● **YOUR INSTRUCTIONS**
Return every record below exactly as written, but leave out the pictures.

(TASK INPUTS Opens)

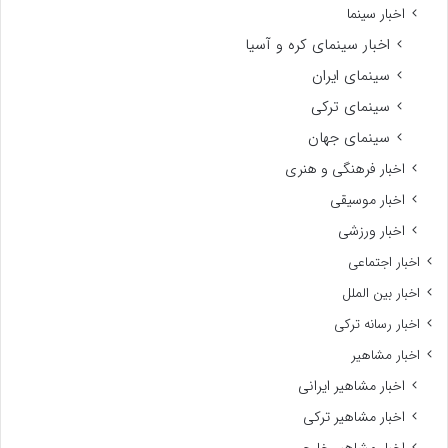
اخبار سینما
اخبار سینمای کره و آسیا
سینمای ایران
سینمای ترکی
سینمای جهان
اخبار فرهنگی و هنری
اخبار موسیقی
اخبار ورزشی
اخبار اجتماعی
اخبار بین الملل
اخبار رسانه ترکی
اخبار مشاهیر
اخبار مشاهیر ایرانی
اخبار مشاهیر ترکی
اخبار مشاهیر خارجی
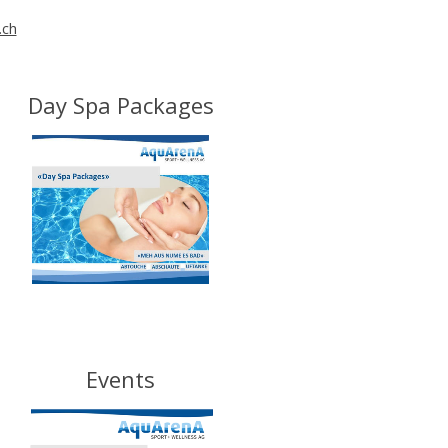
.ch
Day Spa Packages
Events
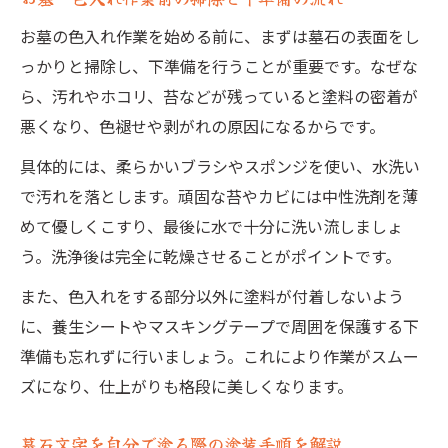
お墓の色入れ作業を始める前に、まずは墓石の表面をし
っかりと掃除し、下準備を行うことが重要です。なぜな
ら、汚れやホコリ、苔などが残っていると塗料の密着が
悪くなり、色褪せや剥がれの原因になるからです。
具体的には、柔らかいブラシやスポンジを使い、水洗い
で汚れを落とします。頑固な苔やカビには中性洗剤を薄
めて優しくこすり、最後に水で十分に洗い流しましょ
う。洗浄後は完全に乾燥させることがポイントです。
また、色入れをする部分以外に塗料が付着しないよう
に、養生シートやマスキングテープで周囲を保護する下
準備も忘れずに行いましょう。これにより作業がスムー
ズになり、仕上がりも格段に美しくなります。
墓石文字を自分で塗る際の塗装手順を解説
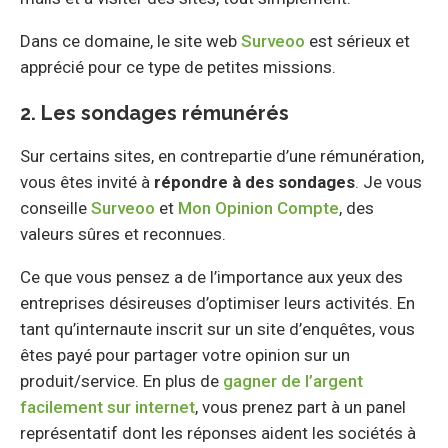
Dans ce domaine, le site web
Surveoo
est sérieux et
apprécié pour ce type de petites missions.
2. Les sondages rémunérés
Sur certains sites, en contrepartie d’une rémunération,
vous êtes invité à
répondre à des sondages
. Je vous
conseille
Surveoo
et
Mon Opinion Compte
, des
valeurs sûres et reconnues.
Ce que vous pensez a de l’importance aux yeux des
entreprises désireuses d’optimiser leurs activités. En
tant qu’internaute inscrit sur un site d’enquêtes, vous
êtes payé pour partager votre opinion sur un
produit/service. En plus de
gagner de l’argent
facilement sur internet
, vous prenez part à un panel
représentatif dont les réponses aident les sociétés à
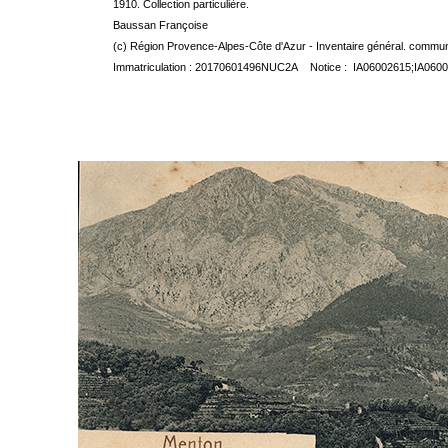
1910. Collection particulière.
Baussan Françoise
(c) Région Provence-Alpes-Côte d'Azur - Inventaire général. communic
Immatriculation : 20170601496NUC2A Notice : IA06002615;IA060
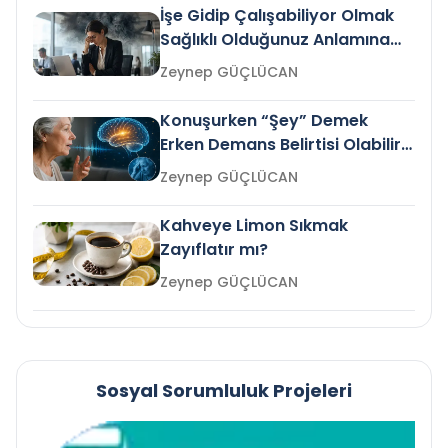
İşe Gidip Çalışabiliyor Olmak
Sağlıklı Olduğunuz Anlamına
Gelir mi?
Zeynep GÜÇLÜCAN
Konuşurken “Şey” Demek
Erken Demans Belirtisi Olabilir
mi?
Zeynep GÜÇLÜCAN
Kahveye Limon Sıkmak
Zayıflatır mı?
Zeynep GÜÇLÜCAN
Sosyal Sorumluluk Projeleri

(TASK INPUTS Closes)

● **OUTPUT FOR THIS TASK**
اخبار سینما
اخبار سینمای کره و آسیا
سینمای ایران
سینمای ترکی
سینمای جهان
اخبار فرهنگی و هنری
اخبار موسیقی
اخبار ورزشی
اخبار اجتماعی
اخبار بین الملل
اخبار رسانه ترکی
اخبار مشاهیر
اخبار مشاهیر ایرانی
اخبار مشاهیر ترکی
اخبار مشاهیر خارجی
.ch
Day Spa Packages
Events
お墓の色入れ作業を始める前に、まずは墓石の表面をし
っかりと掃除し、下準備を行うことが重要です。なぜな
ら、汚れやホコリ、苔などが残っていると塗料の密着が
悪くなり、色褪せや剥がれの原因になるからです。
具体的には、柔らかいブラシやスポンジを使い、水洗い
で汚れを落とします。頑固な苔やカビには中性洗剤を薄
めて優しくこすり、最後に水で十分に洗い流しましょ
う。洗浄後は完全に乾燥させることがポイントです。
また、色入れをする部分以外に塗料が付着しないよう
に、養生シートやマスキングテープで周囲を保護する下
準備も忘れずに行いましょう。これにより作業がスムー
ズになり、仕上がりも格段に美しくなります。
墓石文字を自分で塗る際の塗装手順を解説
Dans ce domaine, le site web
Surveoo
est sérieux et
apprécié pour ce type de petites missions.
2. Les sondages rémunérés
Sur certains sites, en contrepartie d’une rémunération,
vous êtes invité à
répondre à des sondages
. Je vous
conseille
Surveoo
et
Mon Opinion Compte
, des
valeurs sûres et reconnues.
Ce que vous pensez a de l’importance aux yeux des
entreprises désireuses d’optimiser leurs activités. En
tant qu’internaute inscrit sur un site d’enquêtes, vous
êtes payé pour partager votre opinion sur un
produit/service. En plus de
gagner de l’argent
facilement sur internet
, vous prenez part à un panel
représentatif dont les réponses aident les sociétés à
1910. Collection particulière.
Baussan Françoise
(c) Région Provence-Alpes-Côte d'Azur - Inventaire général. communic
Immatriculation : 20170601496NUC2A Notice : IA06002615;IA060
İşe Gidip Çalışabiliyor Olmak
Sağlıklı Olduğunuz Anlamına
Gelir mi?
Zeynep GÜÇLÜCAN
Konuşurken “Şey” Demek
Erken Demans Belirtisi Olabilir
mi?
Zeynep GÜÇLÜCAN
Kahveye Limon Sıkmak
Zayıflatır mı?
Zeynep GÜÇLÜCAN
Sosyal Sorumluluk Projeleri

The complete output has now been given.